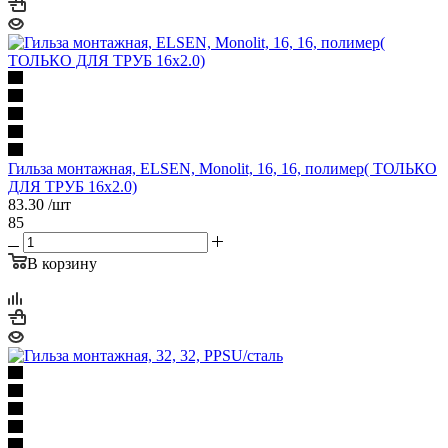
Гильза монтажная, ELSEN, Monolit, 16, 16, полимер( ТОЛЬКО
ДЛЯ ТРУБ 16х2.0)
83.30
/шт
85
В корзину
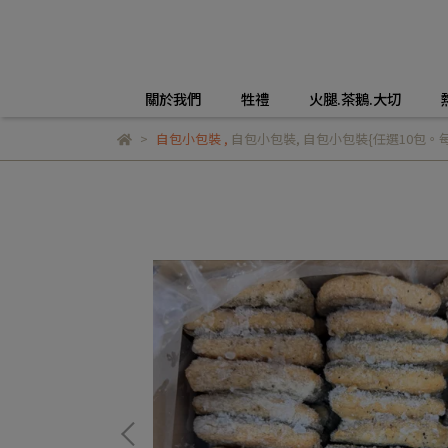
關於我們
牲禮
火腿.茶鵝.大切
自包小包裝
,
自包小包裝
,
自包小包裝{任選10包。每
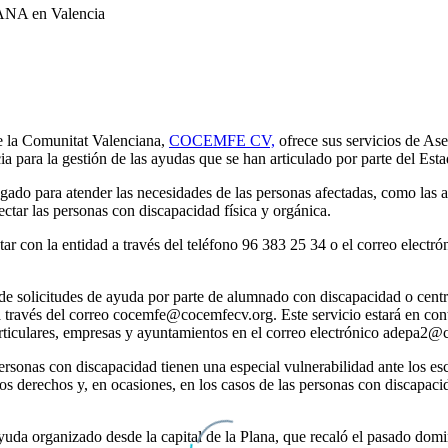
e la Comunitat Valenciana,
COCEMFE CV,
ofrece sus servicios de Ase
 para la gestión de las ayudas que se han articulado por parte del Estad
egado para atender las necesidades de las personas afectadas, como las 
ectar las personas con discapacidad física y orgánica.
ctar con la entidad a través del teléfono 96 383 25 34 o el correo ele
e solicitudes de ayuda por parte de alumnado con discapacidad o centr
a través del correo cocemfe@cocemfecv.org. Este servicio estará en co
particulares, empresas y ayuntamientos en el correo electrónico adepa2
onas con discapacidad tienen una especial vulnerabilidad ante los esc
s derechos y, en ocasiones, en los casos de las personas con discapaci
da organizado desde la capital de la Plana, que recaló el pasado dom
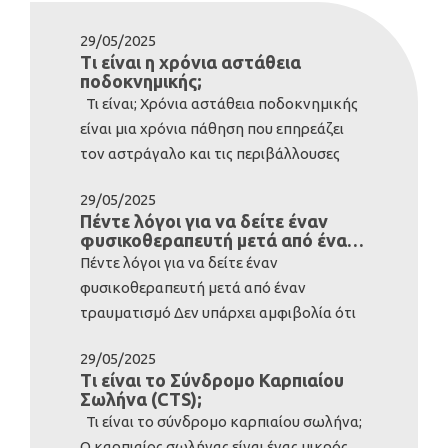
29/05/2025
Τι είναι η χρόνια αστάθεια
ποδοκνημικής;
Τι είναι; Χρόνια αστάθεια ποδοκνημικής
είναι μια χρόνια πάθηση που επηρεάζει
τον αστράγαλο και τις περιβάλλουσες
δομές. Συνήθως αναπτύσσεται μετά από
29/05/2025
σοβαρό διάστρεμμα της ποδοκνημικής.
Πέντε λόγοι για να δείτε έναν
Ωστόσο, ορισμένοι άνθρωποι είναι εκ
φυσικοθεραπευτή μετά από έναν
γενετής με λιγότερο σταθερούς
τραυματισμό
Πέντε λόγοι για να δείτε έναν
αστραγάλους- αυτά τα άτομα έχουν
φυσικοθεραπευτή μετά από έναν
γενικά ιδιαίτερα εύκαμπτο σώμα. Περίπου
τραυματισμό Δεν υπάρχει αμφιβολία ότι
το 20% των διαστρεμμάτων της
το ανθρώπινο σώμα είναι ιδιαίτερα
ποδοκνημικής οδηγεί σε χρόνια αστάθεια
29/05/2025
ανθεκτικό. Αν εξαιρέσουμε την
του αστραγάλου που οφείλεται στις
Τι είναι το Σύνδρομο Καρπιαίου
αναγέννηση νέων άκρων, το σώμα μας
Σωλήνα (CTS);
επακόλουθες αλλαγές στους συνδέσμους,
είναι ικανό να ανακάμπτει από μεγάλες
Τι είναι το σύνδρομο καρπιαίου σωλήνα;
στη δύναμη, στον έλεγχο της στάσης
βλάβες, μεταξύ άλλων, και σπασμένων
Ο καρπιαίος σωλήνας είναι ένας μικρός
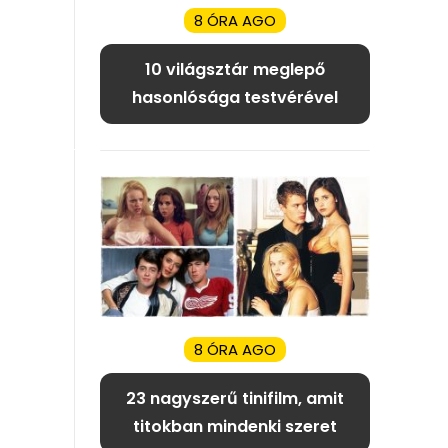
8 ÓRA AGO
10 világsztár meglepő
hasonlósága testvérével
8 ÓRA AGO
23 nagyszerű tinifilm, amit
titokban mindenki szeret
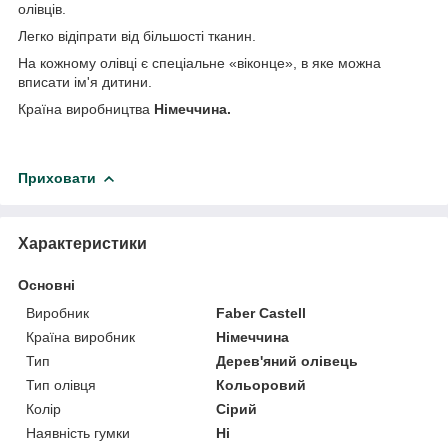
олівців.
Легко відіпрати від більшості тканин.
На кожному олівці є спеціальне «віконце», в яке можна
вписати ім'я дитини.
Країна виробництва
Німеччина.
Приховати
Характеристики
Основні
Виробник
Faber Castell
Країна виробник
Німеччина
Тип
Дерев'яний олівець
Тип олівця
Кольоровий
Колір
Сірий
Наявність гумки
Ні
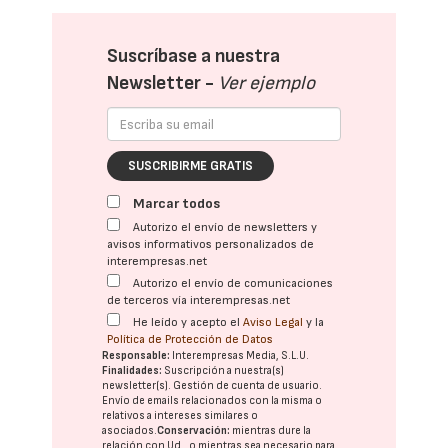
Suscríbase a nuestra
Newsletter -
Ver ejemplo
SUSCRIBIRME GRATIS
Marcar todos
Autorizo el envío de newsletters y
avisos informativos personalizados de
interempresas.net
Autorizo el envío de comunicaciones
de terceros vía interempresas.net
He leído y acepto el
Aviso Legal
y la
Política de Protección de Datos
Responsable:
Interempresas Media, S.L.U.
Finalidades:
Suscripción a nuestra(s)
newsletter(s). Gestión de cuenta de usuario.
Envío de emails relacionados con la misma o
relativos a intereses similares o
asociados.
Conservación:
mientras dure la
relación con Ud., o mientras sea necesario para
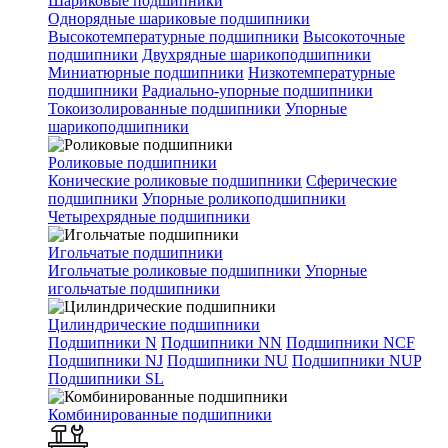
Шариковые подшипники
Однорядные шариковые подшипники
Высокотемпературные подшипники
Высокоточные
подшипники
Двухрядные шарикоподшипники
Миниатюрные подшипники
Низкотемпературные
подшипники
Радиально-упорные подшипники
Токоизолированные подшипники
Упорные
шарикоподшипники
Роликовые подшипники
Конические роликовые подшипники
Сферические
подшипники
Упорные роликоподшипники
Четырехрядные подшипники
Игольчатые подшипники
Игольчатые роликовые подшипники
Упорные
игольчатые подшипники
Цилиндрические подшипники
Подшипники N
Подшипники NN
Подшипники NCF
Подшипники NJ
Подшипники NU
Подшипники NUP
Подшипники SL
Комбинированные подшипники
==*==
● **Try it**: Wherever a line of the records above contains the string "ποδοκνημικής", copy that line out.

● **Completed exercise**:
ποδοκνημικής;
Τι είναι; Χρόνια αστάθεια ποδοκνημικής
σοβαρό διάστρεμμα της ποδοκνημικής.
ποδοκνημικής οδηγεί σε χρόνια αστάθεια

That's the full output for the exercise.